Pancras Cimpaye von der Allianz der Demokraten für den Wandel (ADC-Ikibiri), einer Koalition aus elf größeren Oppositionsparteien, verurteilt die Ermordung von Nshimirimana. "Man hätte ihm zwar vieles vorwerfen können. Wir wollten ihn aber auf der Anklagebank sehen, nicht im Leichenhaus", sagt er im DW-Gespräch. Für ihn ist das Attentat eine Konsequenz des Gewaltzustands und der Verfolgung durch Nkurunzizas Regime.
Pierre Nkurunziza appellierte nach dem Vorfall an die Burundier, ruhig und vereint zu bleiben. Dafür habe sich auch General Nshimirimana eingesetzt, sagte Nkurunziza in einer Fernsehansprache. Zudem mahnte er, man dürfe "dem Feind nicht in die Falle gehen".
"Nichts mehr zu verhandeln"
Die Wiederwahl Nkurunzizas habe die Sicherheitslage in Burundi insgesamt noch verschlimmert, sagt Vircoulon. "Der Ausgang der Wahl hat der Opposition das Gefühl gegeben, nicht mehr verhandeln zu können." Jetzt, wo Nkurunziza seiner dritten Amtszeit entgegensieht, scheint ein politischer Ausweg aus der Krise in weite Ferne gerückt. Es gebe keinerlei Dialog mehr zwischen burundischen und internationalen Akteuren, so Vircoulon. Anstatt nur die Burundier zur Ruhe zu mahnen, solle Präsident Nkurunziza vor allem eines tun: den Dialog mit den Sondervermittlern der USA, der Vereinten Nationen, der EU und etwa Belgien schnell wieder aufnehmen. Außerdem müsse die Regierung darüber nachdenken, staatliche Institutionen für die Opposition zu öffnen.
Cimpaye vom Parteienbündnis ADC-Ikibiri setzt große Hoffnungen auf Burundis Bevölkerung. Die Mehrheit der Bevölkerung habe nicht an den Wahlen teilgenommen, sei aber eine extrem wichtige Kraft, die man nicht unterschätzen dürfe. "Nirgendwo auf der Welt kann sich eine Diktatur gegen eine entschlossene Bevölkerung durchsetzen", so Cimpaye. Die Burundier hätten sich verpflichtet, das Land von Nkurunzizas Diktatur zu befreien.

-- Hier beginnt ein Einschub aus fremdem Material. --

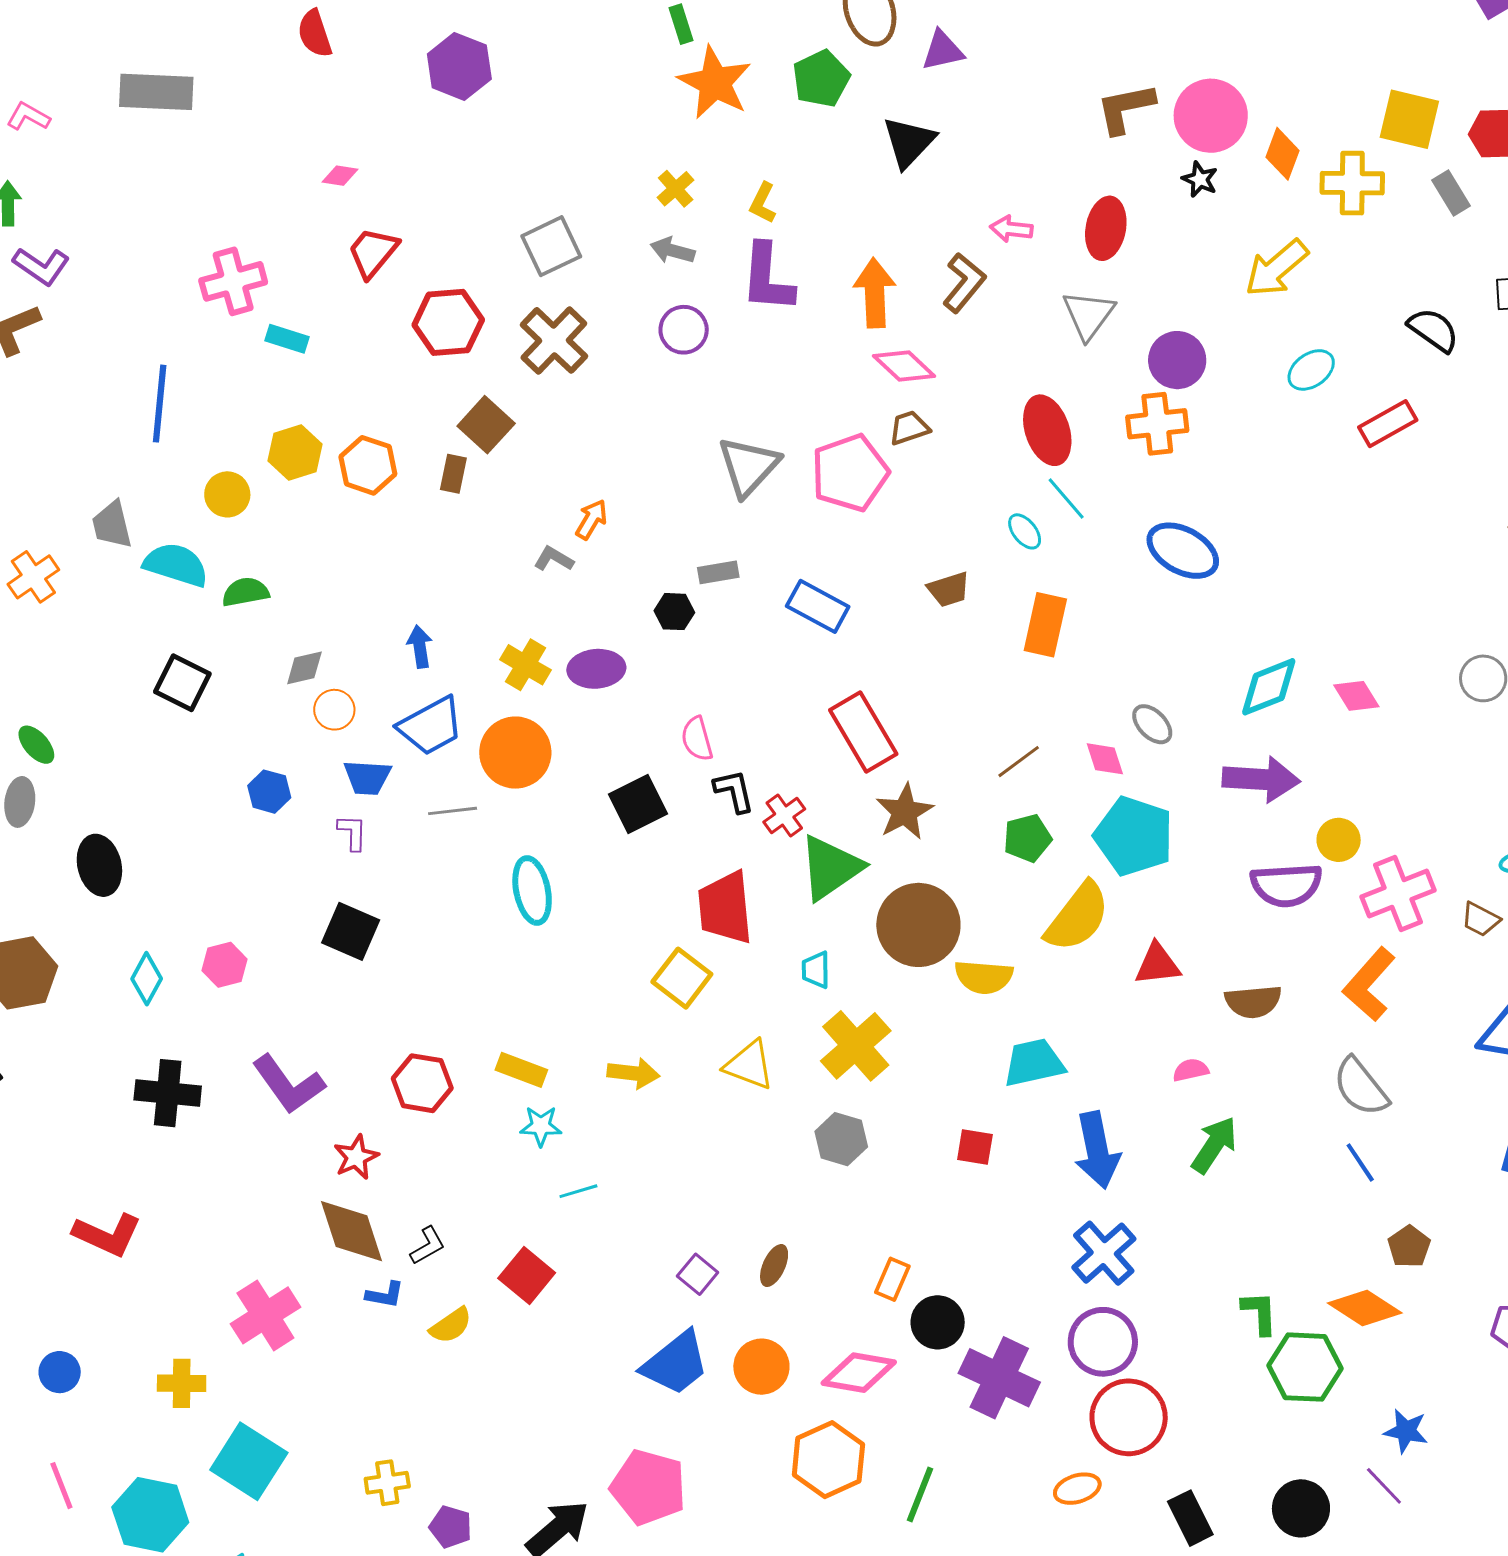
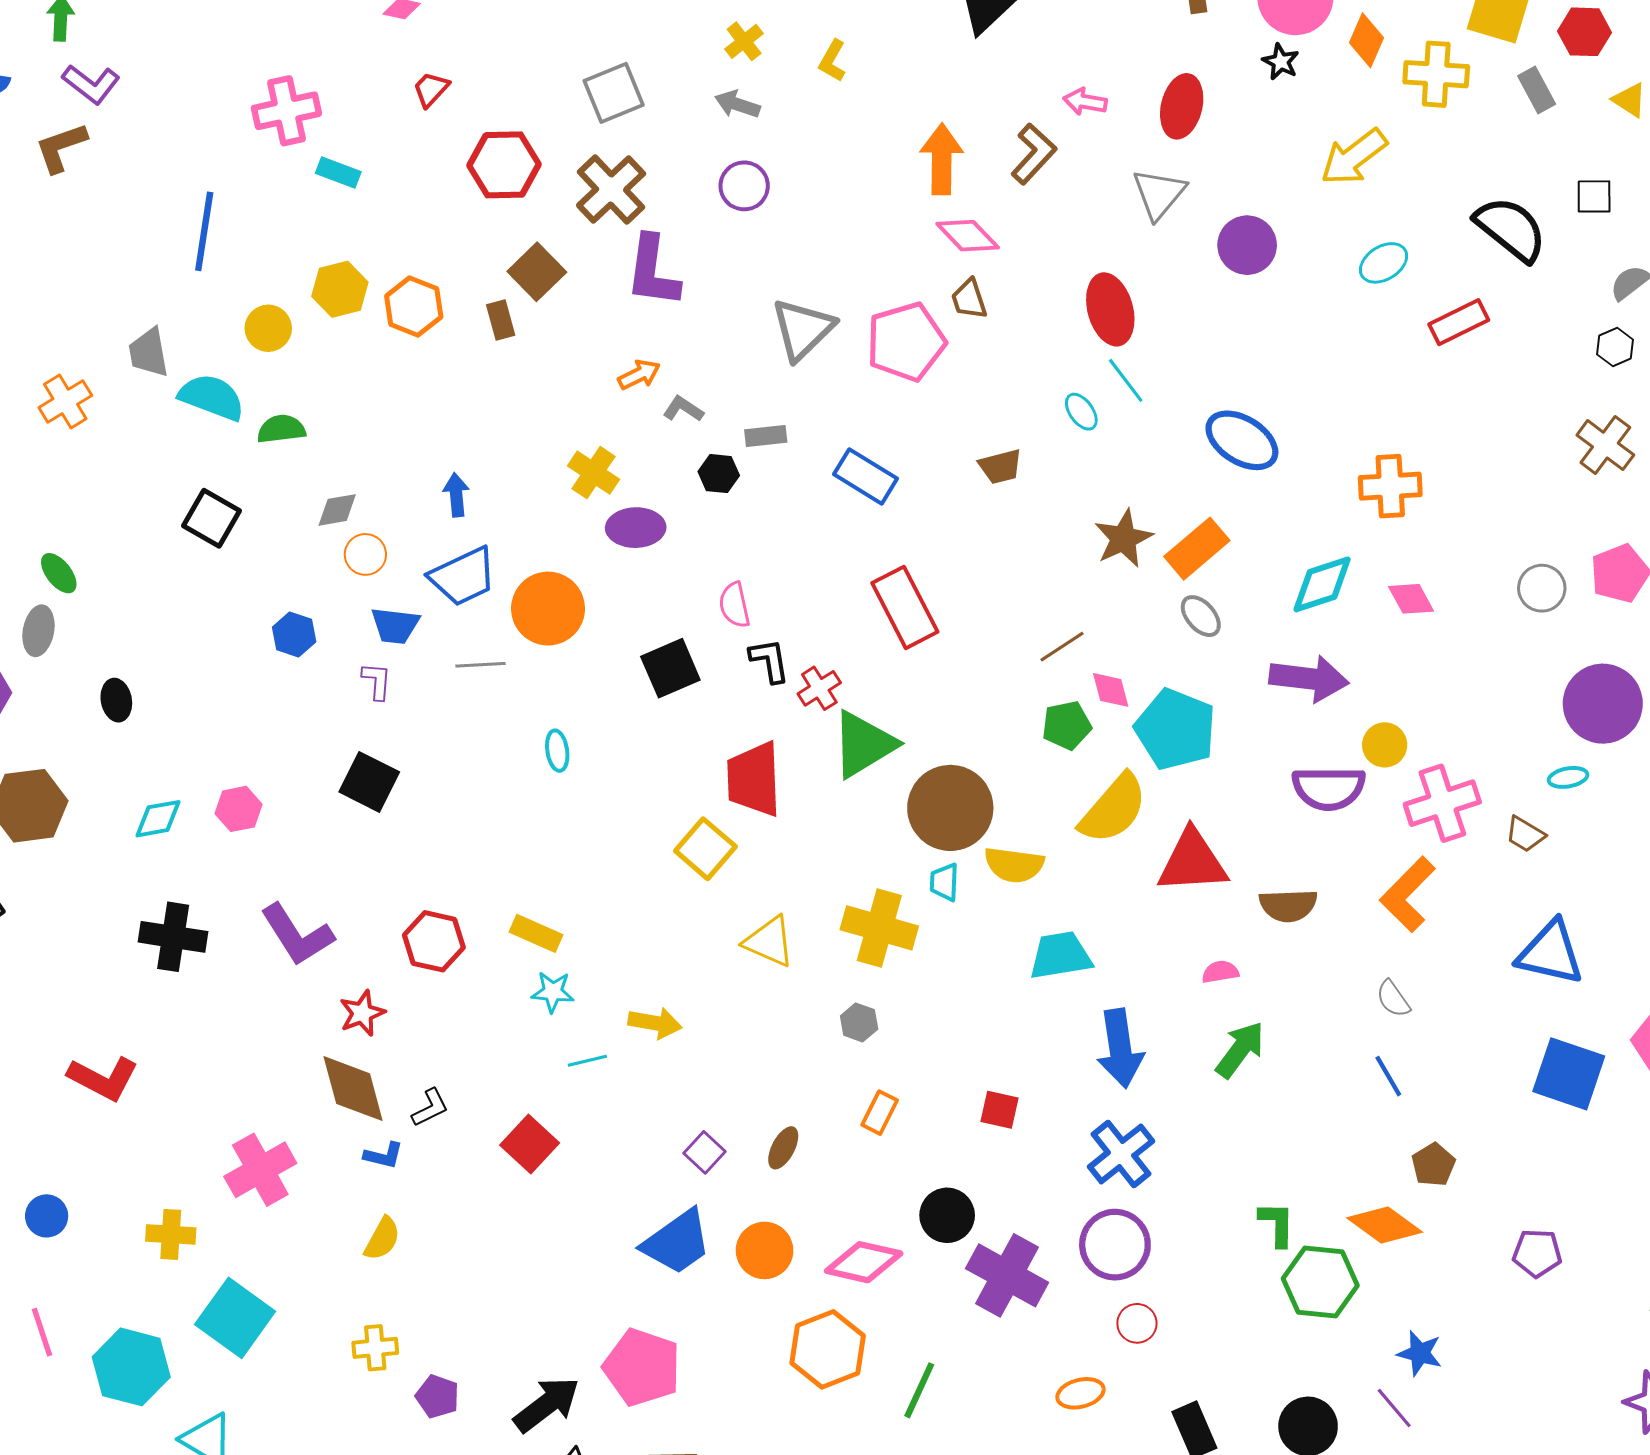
red trapezoid: (373, 252) -> (431, 89), size x0.7
purple L-shape: (767, 278) -> (653, 271), moved
black semicircle: (1433, 330) -> (1511, 229), size x1.4
orange cross: (1157, 424) -> (1390, 486), moved
brown trapezoid: (909, 428) -> (969, 299), turned -93
brown rectangle: (453, 474) -> (501, 320), turned -30
orange arrow: (591, 519) -> (639, 375), turned 30
gray L-shape: (554, 559) -> (683, 409), moved
orange rectangle: (1045, 625) -> (1197, 549), moved, turned 34
yellow cross: (525, 665) -> (594, 473), moved
pink diamond: (1105, 759) -> (1111, 690), moved
brown star: (905, 812) -> (1123, 538), moved
black ellipse: (99, 865) -> (116, 700), size x0.7
cyan ellipse: (532, 890) -> (557, 751), size x0.6
red triangle: (1157, 964) -> (1192, 862), size x1.5
cyan trapezoid: (816, 970) -> (944, 882), moved
cyan diamond: (147, 979) -> (158, 819), turned 48
yellow cross: (856, 1046) -> (879, 928), turned -36
yellow arrow: (633, 1073) -> (655, 1023), moved
gray semicircle: (1361, 1087) -> (1393, 999), size x0.6
gray hexagon: (841, 1139) -> (859, 1022), size x0.7
red square: (975, 1147) -> (999, 1110), moved
orange rectangle: (892, 1279) -> (880, 1113), moved
yellow semicircle: (451, 1325) -> (382, 1239), moved, turned -30
red circle: (1129, 1417) -> (1137, 1323), size x0.5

Wenn nicht am innenpolitischen Druck, so werde Nkurunziza letztlich an den Finanzen scheitern, argumentiert Cimpaye und erinnert daran, dass Burundis Staatshaushalt zu 52 Prozent von der internationalen Entwicklungshilfe abhängig ist. Wenn die Europäische Union und die wichtigen EU-Länder als Hauptgeldgeber den Geldhahn zudrehen würden, entstehe ein Haushaltsdefizit, mit dem Nkurunziza nicht regieren könne, so Cimpaye. "Dazu müsste er übernatürliche Kräfte besitzen oder ein Zauberer sein, und so weit ich weiß, ist er kein Zauberer."